We are looking for a data engineer, preferably with some audio processing experience, to join our ML team. You will transform raw data into consumable formats for machine learning. The role involves building infrastructure to harness the data streams that flow into our servers and collating them accordingly. As an extension of the job role, you'll also get to enjoy working with our data scientists to explore statistical methods. In all, you’ll be owning the data collation platform.
To succeed in this data engineering position, you should have a strong ability to build a platform and automation of services that collate and organize data from different sources. You are a strong programmer with attention to detail and possess good analytical skills. Also, knowledge of audio processing would be a huge bonus.
Viva Translate is led by a team of engineers from top companies and institutions, such as Google and Stanford, with a shared dream. We are creating a world where language and culture are no longer barriers to work and opportunity, and we are starting across Latin America.
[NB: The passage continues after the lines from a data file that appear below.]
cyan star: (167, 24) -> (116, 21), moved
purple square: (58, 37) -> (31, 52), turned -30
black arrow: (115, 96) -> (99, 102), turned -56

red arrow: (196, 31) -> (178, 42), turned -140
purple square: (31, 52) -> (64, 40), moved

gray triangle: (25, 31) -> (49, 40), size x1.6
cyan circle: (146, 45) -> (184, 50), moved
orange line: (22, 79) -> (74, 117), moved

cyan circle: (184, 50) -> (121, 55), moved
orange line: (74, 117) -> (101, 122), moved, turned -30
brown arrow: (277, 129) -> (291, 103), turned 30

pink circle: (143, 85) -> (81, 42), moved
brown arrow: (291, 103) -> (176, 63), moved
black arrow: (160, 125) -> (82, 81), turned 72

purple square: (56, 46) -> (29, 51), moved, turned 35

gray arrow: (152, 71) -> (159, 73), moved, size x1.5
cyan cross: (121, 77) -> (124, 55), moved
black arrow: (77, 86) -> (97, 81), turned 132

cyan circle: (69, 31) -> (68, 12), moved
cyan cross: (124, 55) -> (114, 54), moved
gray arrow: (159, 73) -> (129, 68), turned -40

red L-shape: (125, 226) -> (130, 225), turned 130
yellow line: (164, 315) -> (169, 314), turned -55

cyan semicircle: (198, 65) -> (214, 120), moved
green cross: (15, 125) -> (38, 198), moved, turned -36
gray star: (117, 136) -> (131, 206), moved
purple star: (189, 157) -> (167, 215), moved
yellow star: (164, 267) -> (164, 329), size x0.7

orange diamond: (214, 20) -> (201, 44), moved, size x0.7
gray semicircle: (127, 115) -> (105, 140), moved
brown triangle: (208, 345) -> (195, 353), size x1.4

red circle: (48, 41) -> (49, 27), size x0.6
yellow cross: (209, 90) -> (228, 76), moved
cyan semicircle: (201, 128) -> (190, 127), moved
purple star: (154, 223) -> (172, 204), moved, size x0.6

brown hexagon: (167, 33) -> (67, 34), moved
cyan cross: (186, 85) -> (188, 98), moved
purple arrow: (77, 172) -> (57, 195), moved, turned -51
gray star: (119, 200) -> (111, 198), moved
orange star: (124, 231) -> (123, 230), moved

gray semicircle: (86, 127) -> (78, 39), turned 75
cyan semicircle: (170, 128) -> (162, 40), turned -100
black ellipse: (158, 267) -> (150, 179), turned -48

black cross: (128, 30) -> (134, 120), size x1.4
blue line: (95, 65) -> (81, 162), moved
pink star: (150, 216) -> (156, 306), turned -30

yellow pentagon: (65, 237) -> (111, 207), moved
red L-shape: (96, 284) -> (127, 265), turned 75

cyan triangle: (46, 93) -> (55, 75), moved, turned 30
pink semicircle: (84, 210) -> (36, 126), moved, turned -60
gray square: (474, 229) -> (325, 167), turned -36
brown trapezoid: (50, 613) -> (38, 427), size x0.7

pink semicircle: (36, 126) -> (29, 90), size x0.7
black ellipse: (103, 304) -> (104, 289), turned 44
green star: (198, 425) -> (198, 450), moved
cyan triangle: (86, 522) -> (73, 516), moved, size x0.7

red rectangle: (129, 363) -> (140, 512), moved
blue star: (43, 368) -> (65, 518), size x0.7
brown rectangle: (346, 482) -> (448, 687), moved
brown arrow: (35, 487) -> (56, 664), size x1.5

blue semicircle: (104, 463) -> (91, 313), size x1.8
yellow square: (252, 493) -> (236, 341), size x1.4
Technology is at the core of our product. Viva is building a tool that helps people read, write, and speak better across English, Spanish, and Portuguese. We have an incredible dream for the future of borderless work. But we know that great dreams start with great people.
What's your story? If you too are an explorer, a dreamer, and a builder, we'd love to meet you.
What you'll be doing
- Analyze and organize raw audio
- Build data systems and pipelines
- Prepare data for predictive modeling
- Explore ways to enhance data quality, reliability, and security
- Develop analytical tools
- Collaborate with data scientists & architects, and human transcribers & translators
- Our ML tech stack includes Python/Django, AWS, CI/CD, Terraform, BERT, Spacey
Must-have skills 💪
- 1+ years of experience as a data engineer or in a similar role
- Knowledge of programming languages (e.g., Python)
- Hands-on experience with SQL database design (e.g. Postgres)
- Effective communication with team members of diverse technical backgrounds
Nice to haves 🍒
- Degree in Computer Science, IT, or similar fields
- Using project management tools (e.g., GitHub, Asana)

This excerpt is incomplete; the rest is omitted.